ConMo: Controllable Motion Disentanglement and Recomposition for Zero-Shot Motion Transfer¶
Conference: CVPR 2025
arXiv: 2504.02451
Code: GitHub
Area: Video Generation
Keywords: Motion Transfer, Video Diffusion Models, Motion Disentanglement, Zero-Shot Generation, Multi-Subject Motion
TL;DR¶
ConMo proposes a zero-shot motion transfer framework. By disentangling the composite motion in a reference video into independent subject motions and background (camera) motion, and then controllably recomposing these motions during target video generation, it enables various applications such as multi-subject motion transfer, semantic/shape transformation, subject removal, and camera motion simulation. It significantly outperforms existing methods in motion fidelity and text alignment.
Background & Motivation¶
The advancement of text-to-video (T2V) generation has made motion transfer possible. However, current methods suffer from two key limitations: (1) they cannot handle multi-subject videos, making it difficult to transfer the independent motion of each subject separately; (2) when the shape of the target subject differs significantly from the source subject (e.g., car to motorbike), motion adaptation becomes challenging.

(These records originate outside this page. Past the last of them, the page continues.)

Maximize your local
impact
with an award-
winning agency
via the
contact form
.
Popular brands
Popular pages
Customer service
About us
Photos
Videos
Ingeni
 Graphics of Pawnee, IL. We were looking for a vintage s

The Key Challenge lies in the fact that existing methods use a holistic motion representation, which mixes different subject motions and camera motion together. This leads to motion "crosstalk" in multi-subject scenarios, making it impossible to control each subject independently. In shape-changing scenarios, the shape constraints of the original subject are too strong, limiting the adaptation of the diffusion model to new semantics.

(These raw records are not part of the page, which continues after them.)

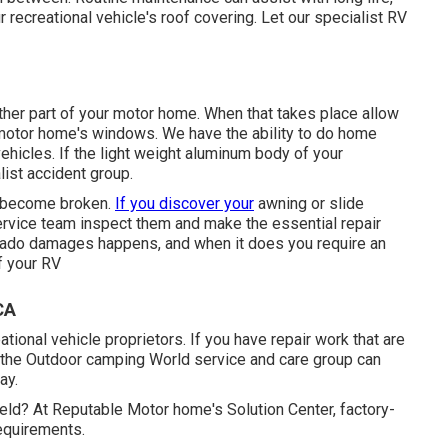
r recreational vehicle's roof covering. Let our specialist RV
er part of your motor home. When that takes place allow
 motor home's windows. We have the ability to do home
ehicles. If the light weight aluminum body of your
list accident group.
t become broken.
If you discover your
awning or slide
service team inspect them and make the essential repair
ornado damages happens, and when it does you require an
f your RV
CA
ional vehicle proprietors. If you have repair work that are
en the Outdoor camping World service and care group can
ay.
ield? At Reputable Motor home's Solution Center, factory-
requirements.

This paper's Key Insight: first disentangle the composite motion into individual subject motions and background motion, and then controllably recompose the motions through a soft guidance strategy. The background motion is introduced to "dilute" the shape constraints in the subject motion, providing greater flexibility for shape changes.
Method¶
Overall Architecture¶
ConMo consists of two phases: (1) Reference video motion disentanglement phase — during the DDIM inversion process, utilizing the subject masks extracted by SAM2, the inter-frame feature differences of each subject and the background are calculated separately as independent motion cues; (2) Motion recomposition + target video generation phase — the disentangled motion cues are injected into the denoising process via a Motion Guidance function and a Soft Guidance strategy to generate motion-consistent target videos.
Key Designs¶
-
Motion Disentanglement via LSMM (Local Spatial Marginal Mean):
- Function: Extracts the independent motion representation of each subject from the DDIM inversion features of the reference video.
- Mechanism: For subject \(s_k\), use SAM2 to obtain the mask \(M_{s_k}\), and calculate the Local Spatial Marginal Mean (LSMM) of frame pairs \((i, j)\) on the subject motion region \(M_{s_k}^i \cup M_{s_k}^j\): \(\phi(s_k, i, j, t) = \frac{1}{\sum(M_{s_k}^{i|j} \cup M_{s_k}^{j|i})} \sum f(z_t^i) \cdot (M_{s_k}^{i|j} \cup M_{s_k}^{j|i})\)
- Key improvement: Excludes the interference regions of other subjects using the set difference operation \(M_{s_k}^{i|j} = M_{s_k}^i \setminus M_{s_m}^j\), preventing cross-contamination of multi-subject motions.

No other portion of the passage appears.